Posts
Benchmarking 70B model on 8 x L4 GPUs vLLM: Pipeline vs Tensor Parallelism
What do you do when someone tells you a certain configuration works better? You benchmark it!
At the Ray Summit, people mentioned using pipeline parallelism performs better than tensor parallelism. I wanted to see if this was true for the Llama 3.1 70B model on 8 x L4 GPUs.
We used KubeAI to easily deploy different vLLM configurations of the model on our Kuberrnetes cluster.

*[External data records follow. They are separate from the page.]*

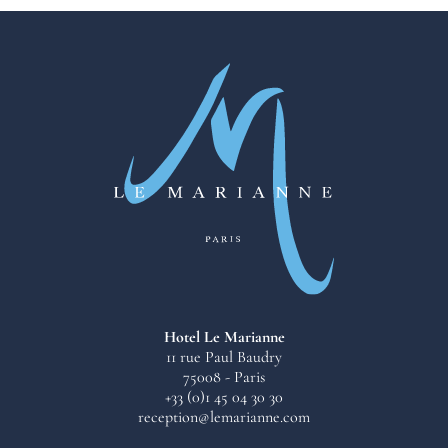
emplacement permet de combiner accès au salon
room service de 12h à 23h30, une salle de sport,
et séjour dans un quartier emblématique de la
un hammam privatisable sur réservation, un
capitale.
parking sécurisé et une conciergerie disponible
24h/24, permettant aux visiteurs d'Eurosatory
2026 de bénéficier d'un séjour complet.
Hotel Le Marianne
11 rue Paul Baudry
75008 - Paris
+33 (0)1 45 04 30 30
reception@lemarianne.com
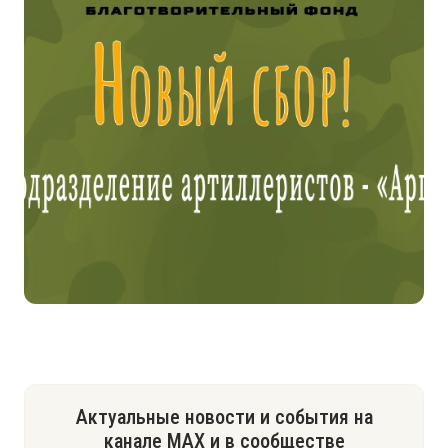
Актуальные новости и события на
канале МАХ и в сообществе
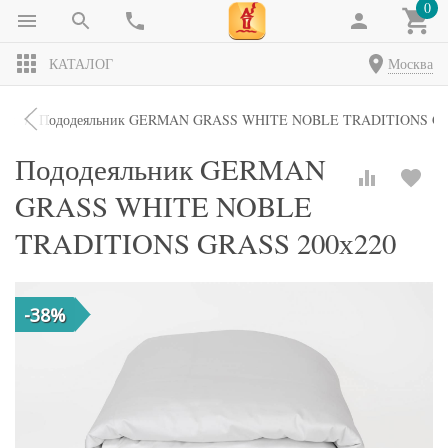
0
КАТАЛОГ
Москва
ики
Пододеяльник GERMAN GRASS WHITE NOBLE TRADITIONS GR
Пододеяльник GERMAN
GRASS WHITE NOBLE
TRADITIONS GRASS 200х220
-38%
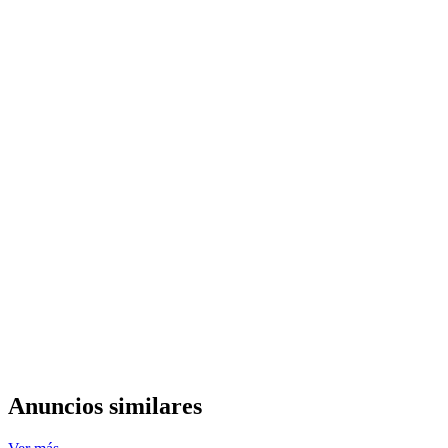
Anuncios similares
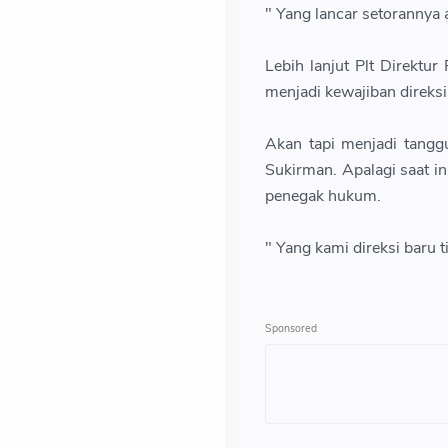
" Yang lancar setorannya 
Lebih lanjut Plt Direkt
menjadi kewajiban direks
Akan tapi menjadi tangg
Sukirman. Apalagi saat in
penegak hukum.
" Yang kami direksi baru 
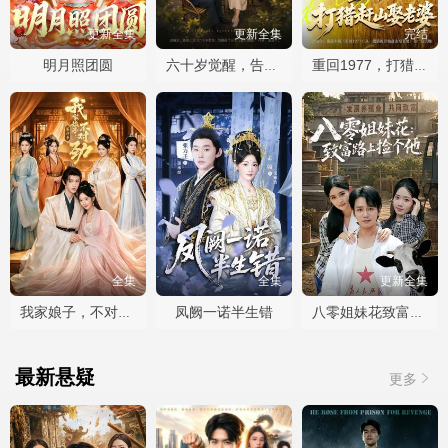
更新全集
更新全集
完结
明月照团圆
六十岁觉醒，告别三十九载烂婚姻
重回1977，打猎赶山娶老婆
全集
全集
更新全集
凤阙一诺半生错
我家娘子，不对劲第四季
八零姐妹花致富路上捡个他
最新悬疑
更多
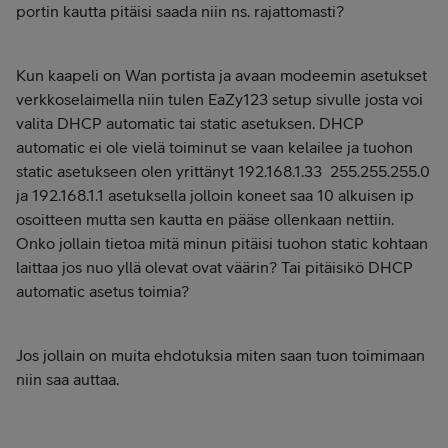
portin kautta pitäisi saada niin ns. rajattomasti?
Kun kaapeli on Wan portista ja avaan modeemin asetukset
verkkoselaimella niin tulen EaZy123 setup sivulle josta voi
valita DHCP automatic tai static asetuksen. DHCP
automatic ei ole vielä toiminut se vaan kelailee ja tuohon
static asetukseen olen yrittänyt 192.168.1.33 255.255.255.0
ja 192.168.1.1 asetuksella jolloin koneet saa 10 alkuisen ip
osoitteen mutta sen kautta en pääse ollenkaan nettiin.
Onko jollain tietoa mitä minun pitäisi tuohon static kohtaan
laittaa jos nuo yllä olevat ovat väärin? Tai pitäisikö DHCP
automatic asetus toimia?
Jos jollain on muita ehdotuksia miten saan tuon toimimaan
niin saa auttaa.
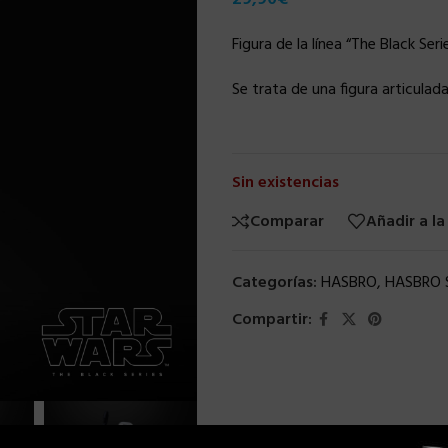
Figura de la línea “The Black Ser
Se trata de una figura articulad
Sin existencias
Comparar
Añadir a la
Categorías:
HASBRO
,
HASBRO 
Compartir:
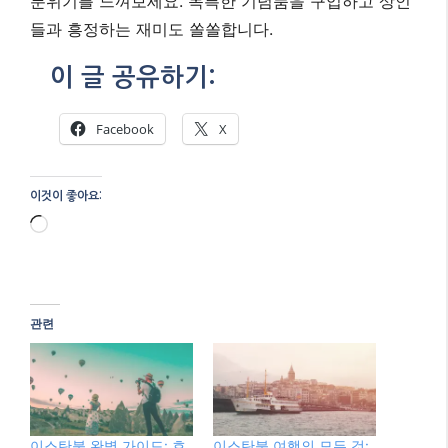
분위기를 느껴보세요. 독특한 기념품을 구입하고 상인
들과 흥정하는 재미도 쏠쏠합니다.
이 글 공유하기:
Facebook
X
이것이 좋아요:
로
드
중...
관련
이스탄불 완벽 가이드: 호
이스탄불 여행의 모든 것:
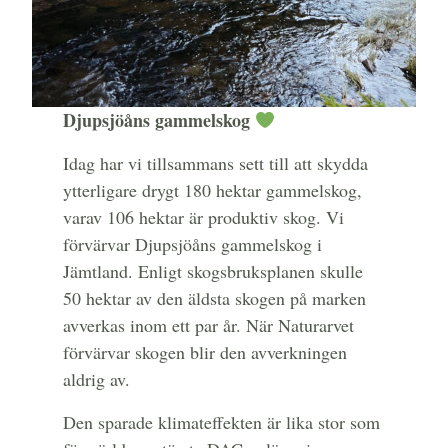
Djupsjöåns gammelskog
Idag har vi tillsammans sett till att skydda
ytterligare drygt 180 hektar gammelskog,
varav 106 hektar är produktiv skog. Vi
förvärvar Djupsjöåns gammelskog i
Jämtland. Enligt skogsbruksplanen skulle
50 hektar av den äldsta skogen på marken
avverkas inom ett par år. När Naturarvet
förvärvar skogen blir den avverkningen
aldrig av.
Den sparade klimateffekten är lika stor som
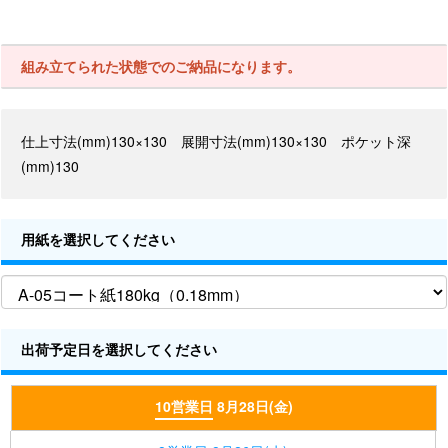
組み立てられた状態でのご納品になります。
仕上寸法(mm)130×130 展開寸法(mm)130×130 ポケット深
(mm)130
用紙を選択してください
出荷予定日を選択してください
10営業日
8月28日(金)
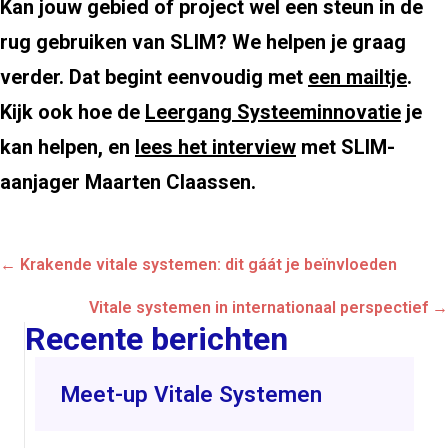
Kan jouw gebied of project wel een steun in de
rug gebruiken van SLIM? We helpen je graag
verder. Dat begint eenvoudig met
een mailtje
.
Kijk ook hoe de
Leergang Systeeminnovatie
je
kan helpen, en
lees het interview
met SLIM-
aanjager Maarten Claassen.
Posts
← Krakende vitale systemen: dit gáát je beïnvloeden
navigation
Vitale systemen in internationaal perspectief →
Recente berichten
Meet-up Vitale Systemen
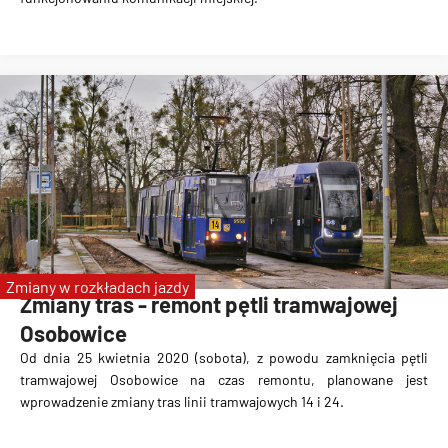
Zmiany w rozkładach jazdy
Zmiany tras - remont pętli tramwajowej
Osobowice
Od dnia 25 kwietnia 2020 (sobota), z powodu zamknięcia pętli
tramwajowej Osobowice na czas remontu, planowane jest
wprowadzenie zmiany tras linii tramwajowych 14 i 24
.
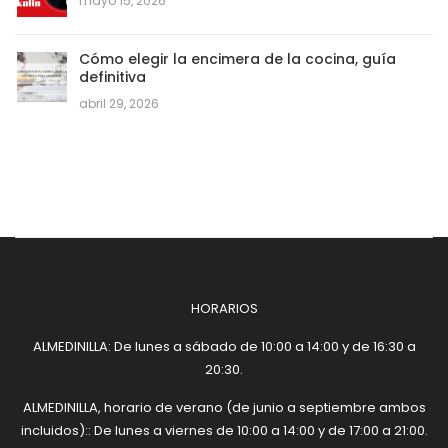
mayo 15, 2026
Cómo elegir la encimera de la cocina, guía
definitiva
abril 29, 2026
HORARIOS
ALMEDINILLA: De lunes a sábado de 10:00 a 14:00 y de 16:30 a
20:30.
ALMEDINILLA, horario de verano (de junio a septiembre ambos
incluidos):: De lunes a viernes de 10:00 a 14:00 y de 17:00 a 21:00.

We ran 2 benchmarks with the same model and arguments but with different parallelism configurations. The high-level results are below:
- Pipeline 4 and Tensor 2: 1.76 req/s, 307.61 output tok/s, 717.77 tok/s total
- Pipeline 2 and Tensor 4: 1.50 req/s, 261.16 output tok/s, 610.69 tok/s total
So it seems that pipeline parallelism is indeed better than tensor parallelism for this model on 8 x L4 GPUs. The throughput is higher and the latency is lower.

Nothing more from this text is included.